[Information — start]

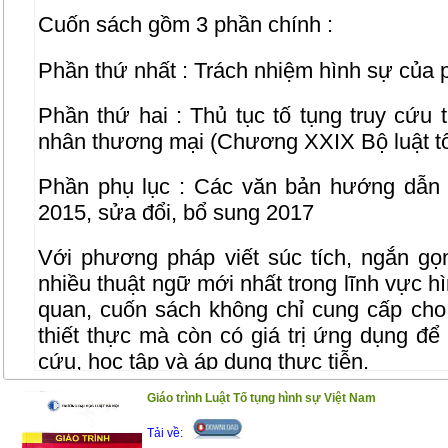
Cuốn sách gồm 3 phần chính :
Phần thứ nhất : Trách nhiệm hình sự của
Phần thứ hai : Thủ tục tố tụng truy cứu
nhân thương mại (Chương XXIX Bộ luật tố
Phần phụ lục : Các văn bản hướng dẫn 
2015, sửa đổi, bổ sung 2017
Với phương pháp viết súc tích, ngắn gọ
nhiều thuật ngữ mới nhất trong lĩnh vực hì
quan, cuốn sách không chỉ cung cấp cho
thiết thực mà còn có giá trị ứng dụng để
cứu, học tập và áp dụng thực tiễn.
Giáo trình Luật Tố tụng hình sự Việt Nam
Trân trọng giới thiệu đến bạn đọc!
Tải về:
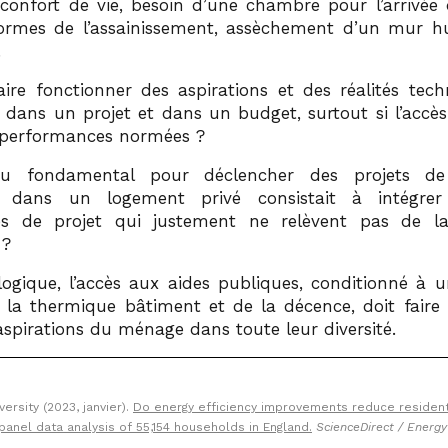
: confort de vie, besoin d’une chambre pour l’arrivée 
rmes de l’assainissement, assèchement d’un mur h
…
re fonctionner des aspirations et des réalités tech
 dans un projet et dans un budget, surtout si l’accès
 performances normées ?
jeu fondamental pour déclencher des projets de
e dans un logement privé consistait à intégrer
s de projet qui justement ne relèvent pas de la
 ?
logique, l’accès aux aides publiques, conditionné à un
 la thermique bâtiment et de la décence, doit faire
aspirations du ménage dans toute leur diversité.
ersity (2023, janvier).
Do energy efficiency improvements reduce residenti
anel data analysis of 55,154 households in England.
ScienceDirect / Energ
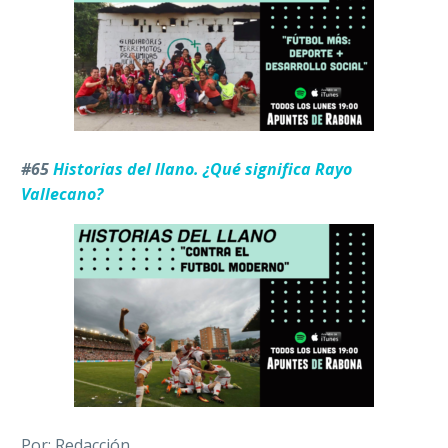
#65
Historias del llano. ¿Qué significa Rayo
Vallecano?
Por: Redacción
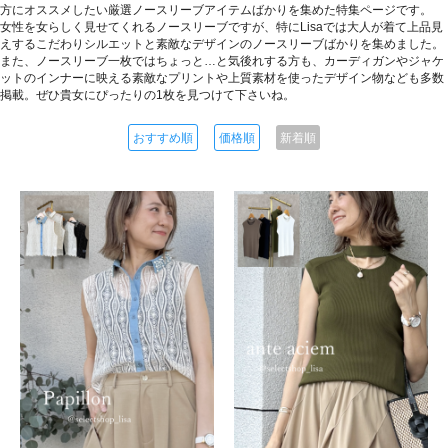
方にオススメしたい厳選ノースリーブアイテムばかりを集めた特集ページです。
女性を女らしく見せてくれるノースリーブですが、特にLisaでは大人が着て上品見
えするこだわりシルエットと素敵なデザインのノースリーブばかりを集めました。
また、ノースリーブ一枚ではちょっと…と気後れする方も、カーディガンやジャケ
ットのインナーに映える素敵なプリントや上質素材を使ったデザイン物なども多数
掲載。ぜひ貴女にぴったりの1枚を見つけて下さいね。
おすすめ順
価格順
新着順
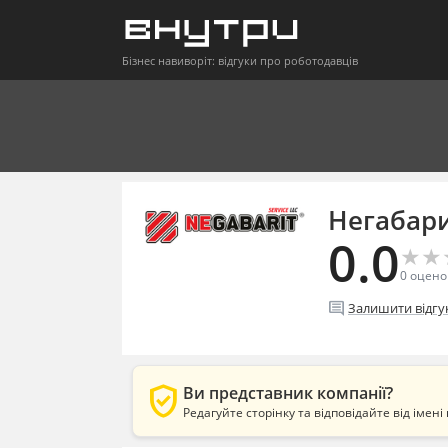
Бізнес навиворіт: відгуки про роботодавців
Негабари
0.0
★
★
★
★
0
оцено
comment
Залишити відгу
verified_user
Ви представник компанії?
Редагуйте сторінку та відповідайте від імені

[Information — finish]

What you have to do
Please transcribe exactly the line containing "方にオススメしたい厳選ノースリーブアイテムばかりを集めた特集ページです。" and every later line through the end of the records above, omitting pictures.

Answer space
方にオススメしたい厳選ノースリーブアイテムばかりを集めた特集ページです。
女性を女らしく見せてくれるノースリーブですが、特にLisaでは大人が着て上品見
えするこだわりシルエットと素敵なデザインのノースリーブばかりを集めました。
また、ノースリーブ一枚ではちょっと…と気後れする方も、カーディガンやジャケ
ットのインナーに映える素敵なプリントや上質素材を使ったデザイン物なども多数
掲載。ぜひ貴女にぴったりの1枚を見つけて下さいね。
おすすめ順
価格順
新着順
Бізнес навиворіт: відгуки про роботодавців
Негабари
0.0
★
★
★
★
0
оцено
comment
Залишити відгу
verified_user
Ви представник компанії?
Редагуйте сторінку та відповідайте від імені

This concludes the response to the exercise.